Damit hatte er zwar die Rechtsextremen umschmeichelt, aber theoretisch könnten sie – ähnlich wie die AfD vergangenen Woche mit dem Merz-Vorstoß – darüber hinwegsehen und die Regierung stürzen.

Sozialisten scheren aus Linken-Bündnis aus

Dann hätte Frankreich ein Budget, aber keine Regierung. Das scheint in den Augen der Sozialisten eine gute Lösung zu sein. Die Logik erschließt sich nicht wirklich. Außer, sie hoffen, dass das „Misstrauensvotum“ nicht durchkommt.

Dann hätten sie ihren Verbündeten im Linken-Bündnis bewiesen, dass sie nicht umgefallen sind – auch wenn sie sich jetzt in der Haushaltsfrage erstmals seit den Parlamentswahlen von ihnen abgesetzt haben.

Dazu reicht offene, scharfe Kritik an der verschärften Rhetorik Bayrous und der harten Politik seines extrem rechten Innenministers Bruno Retailleau offensichtlich nicht.

Große Streitthemen in Sicht

Und das Damoklesschwert bleibt ja weiter über der Minderheitenregierung Bayrou hängen. Vielleicht verhakt man sich noch nicht über das Sterbegesetz und die Neuregelung für Hilfen für Bauern, die die Regierung als Nächstes angehen will.

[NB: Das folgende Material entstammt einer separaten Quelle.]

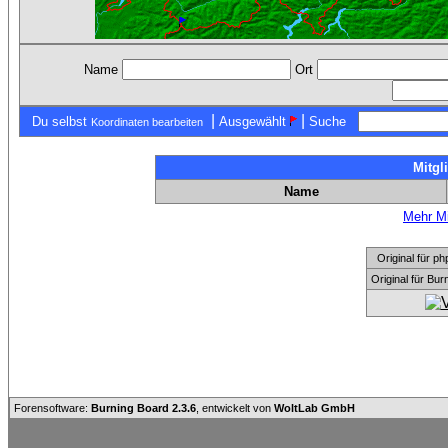
Name
Ort
|
|
Du selbst
Ausgewählt
Suche
Koordinaten bearbeiten
Mitgl
Name
Mehr Mi
Original für
Original für Bu
Forensoftware:
Burning Board 2.3.6
, entwickelt von
WoltLab GmbH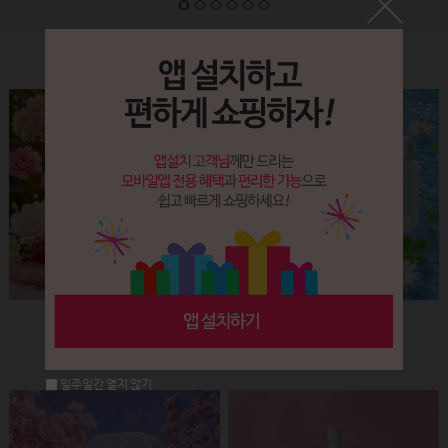
Label&Bottle
햅번 립스틱용기(핑크+골드)
납작 에센스 유리용기 (30ml)
회원공개
회원공개
일주일간 열지 않기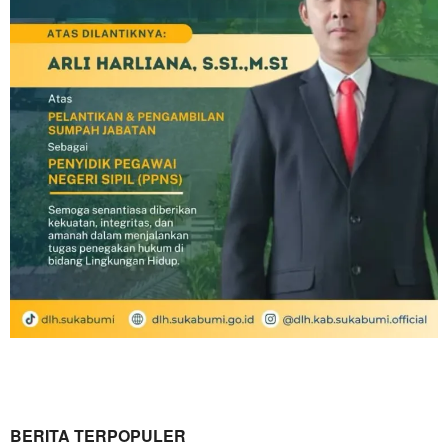
BERITA TERPOPULER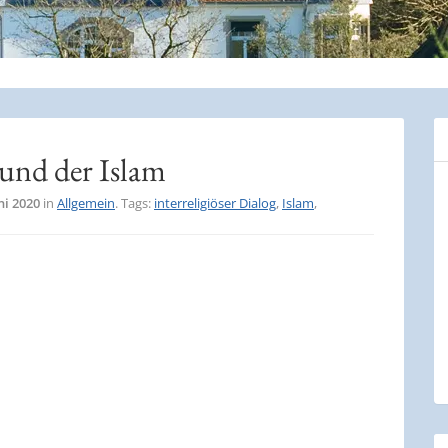
und der Islam
ni 2020
in
Allgemein
. Tags:
interreligiöser Dialog
,
Islam
,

Aber sollte der Innenminister sich mit verschärfter Migrationspolitik durchsetzen, sollten die Gespräche über eine Reform der Rentenreform nicht fruchten – schon könnte es wieder so weit sein. Und eigentlich müssten ja auch sofort die Beratungen über den Haushalt 2026 beginnen …

Es ist ein Erfolg von Premier Bayrou, dass Frankreich trotz der verfahrenen Lage im Parlament nun einen Haushalt bekommt. Für größere politische Weichenstellungen, die notwendigerweise kontrovers sind, wird es nicht reichen.

Der sozialistische Ex-Präsident François Hollande hat seine Partei bearbeitet, damit sie das Haushaltsgesetz der Regierung Bayrou passieren lässt.

© AFP/THIBAUD MORITZ

Aber vielleicht bis zum Ende des Sommers – dann wäre erstmals eine vorgezogene Parlamentswahl wieder nötig – und die soll nach dem Willen der Rechtsextremen dann auch stattfinden.

Sollte deren Anführerin Marine Le Pen allerdings Ende März in der Veruntreuungsaffäre um EU-Gelder zur Nichtwählbarkeit verurteilt werden – dann könnte der RN um sich schlagen und schön früher politisches Chaos anrichten wollen.

Frankreich fällt also auf absehbare Zeit weiter aus. Das ist die bittere Nachricht.